Introduction to Malbolge
Malbolge,
for those not familiar with it, is a language designed to be difficult
(or perhaps impossible - until recently, there was not even an informal
argument showing Turing completeness) to
program in. For example, the effect of any instruction depends on
where it is located in memory (mod 94, of course), all instructions
are self-modifying (according to a permutation table) and both the
code and data pointers are incremented after every instruction, making
it hard to re-use any code or data. There is no way to initialize
memory except to one of the 8 instruction characters, there is no LOAD
or STORE operator, and the only available memory operators (both of
them) work in trinary and are designed to be opaque. The only control
flow construct is an unconditional computed jump, which is also nearly
worthless since there is no way (or certainly no obvious way) to set
memory to anything except the 8 instruction characters.
Believe it or not,
Counter
021010011
people (counted in trinary, of course)
have so far have expressed an interest in programming in Malbolge!
Note that if your first impression is that counting visitors in trinary
is rather inconvenient, then you are
missing the point of
Malbolge altogether.
Originally, information about Malbolge was published at the site below,
though this
site is now dead, according to the author:
http://www.mines.edu/students/b/bolmstea/malbolge/
Fortunately (or maybe not) this information has been preserved. A
copy of the original site was archived at
http://web.archive.org/web/20000815230017/http:/www.mines.edu/students/b/bolmstea/malbolge/
The language specification copied from the original site: Malbolge language
specification
The reference interpreter copied from the original site: Malbolge
Interpreter.
Note: Where the spec and the interpreter differ (for example, the
spec calls '<' an INPUT instruction and '/' an OUPUT, but the
interpreter does the opposite), in this work the interpreter is held to
be correct.
Although the language has been out for many years, the most complex
known program (until now) is 'hello, world', available in several
versions.
http://www.acooke.org/andrew/writing/malbolge.html
http://www.antwon.com/index.php?p=234
http://www.wikipedia.org/wiki/Malbolge_programming_language
http://www2.latech.edu/~acm/helloworld/malbolge.html
There is a claim that the '99 bottles of beer' program has been
written in Malbolge. ( See http://99-bottles-of-beer.ls-la.net/m.html)
The implication is that the program was doing looping, testing
and printing. However, closer examination shows that the
programmer was just doing a printf("") of the desired result using
straight line code.

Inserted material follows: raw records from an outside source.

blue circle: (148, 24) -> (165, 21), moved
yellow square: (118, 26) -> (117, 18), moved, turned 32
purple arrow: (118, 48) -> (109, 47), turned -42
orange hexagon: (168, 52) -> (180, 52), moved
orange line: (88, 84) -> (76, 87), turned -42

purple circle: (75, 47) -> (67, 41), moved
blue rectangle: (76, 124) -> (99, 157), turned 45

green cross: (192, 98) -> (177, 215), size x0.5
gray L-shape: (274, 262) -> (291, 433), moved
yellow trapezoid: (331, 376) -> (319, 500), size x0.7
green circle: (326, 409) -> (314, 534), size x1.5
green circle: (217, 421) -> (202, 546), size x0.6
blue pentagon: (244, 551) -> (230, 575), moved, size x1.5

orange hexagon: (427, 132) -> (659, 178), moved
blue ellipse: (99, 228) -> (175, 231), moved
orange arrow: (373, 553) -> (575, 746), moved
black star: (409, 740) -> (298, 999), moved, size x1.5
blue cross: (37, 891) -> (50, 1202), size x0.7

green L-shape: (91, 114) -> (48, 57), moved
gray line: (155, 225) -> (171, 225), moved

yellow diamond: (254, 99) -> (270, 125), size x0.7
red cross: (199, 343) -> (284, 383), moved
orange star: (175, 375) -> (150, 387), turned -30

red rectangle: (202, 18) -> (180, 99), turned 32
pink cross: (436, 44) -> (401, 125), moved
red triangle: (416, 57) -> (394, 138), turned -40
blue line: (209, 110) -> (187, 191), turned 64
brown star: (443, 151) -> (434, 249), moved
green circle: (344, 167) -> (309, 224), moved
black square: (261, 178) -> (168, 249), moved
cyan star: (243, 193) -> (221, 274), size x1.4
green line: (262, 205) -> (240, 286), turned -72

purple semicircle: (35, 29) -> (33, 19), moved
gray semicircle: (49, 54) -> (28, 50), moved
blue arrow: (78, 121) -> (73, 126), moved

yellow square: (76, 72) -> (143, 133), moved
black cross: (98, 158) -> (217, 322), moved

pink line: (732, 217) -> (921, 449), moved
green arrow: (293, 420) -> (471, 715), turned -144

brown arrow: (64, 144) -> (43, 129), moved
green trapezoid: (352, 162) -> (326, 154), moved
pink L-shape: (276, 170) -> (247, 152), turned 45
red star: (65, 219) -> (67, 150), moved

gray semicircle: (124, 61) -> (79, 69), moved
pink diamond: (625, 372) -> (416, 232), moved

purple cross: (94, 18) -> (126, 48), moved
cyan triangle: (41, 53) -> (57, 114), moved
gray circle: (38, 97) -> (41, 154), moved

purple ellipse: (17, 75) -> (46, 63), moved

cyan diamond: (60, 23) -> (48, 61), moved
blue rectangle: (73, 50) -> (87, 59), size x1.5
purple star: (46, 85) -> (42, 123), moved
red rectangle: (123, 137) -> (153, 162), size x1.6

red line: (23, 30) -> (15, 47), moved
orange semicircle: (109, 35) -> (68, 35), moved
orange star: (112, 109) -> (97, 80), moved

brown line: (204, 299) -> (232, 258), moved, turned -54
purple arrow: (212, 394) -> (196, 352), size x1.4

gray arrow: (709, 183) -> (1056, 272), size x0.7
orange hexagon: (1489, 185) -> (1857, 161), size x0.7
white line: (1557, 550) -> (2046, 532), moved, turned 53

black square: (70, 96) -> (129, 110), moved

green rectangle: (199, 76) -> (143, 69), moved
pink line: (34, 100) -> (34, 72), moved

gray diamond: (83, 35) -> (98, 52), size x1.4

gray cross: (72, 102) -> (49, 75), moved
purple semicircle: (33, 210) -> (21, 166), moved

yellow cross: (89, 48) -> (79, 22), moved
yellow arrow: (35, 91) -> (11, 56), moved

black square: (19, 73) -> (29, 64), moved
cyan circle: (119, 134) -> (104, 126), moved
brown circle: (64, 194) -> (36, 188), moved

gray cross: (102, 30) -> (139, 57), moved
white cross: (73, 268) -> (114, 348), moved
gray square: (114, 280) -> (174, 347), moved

Conceptually this is exactly the same as the
'hello world' example above.
Malbolge as a cryptosystem
The correct way to think about Malbolge,
I'm convinced, is as a cryptographer and not a programmer. Think of it
as a complex code and/or algorithm that transforms input to output.
Then study it to see if you can take advantage of its weaknesses to
forge a message that produced the output you want.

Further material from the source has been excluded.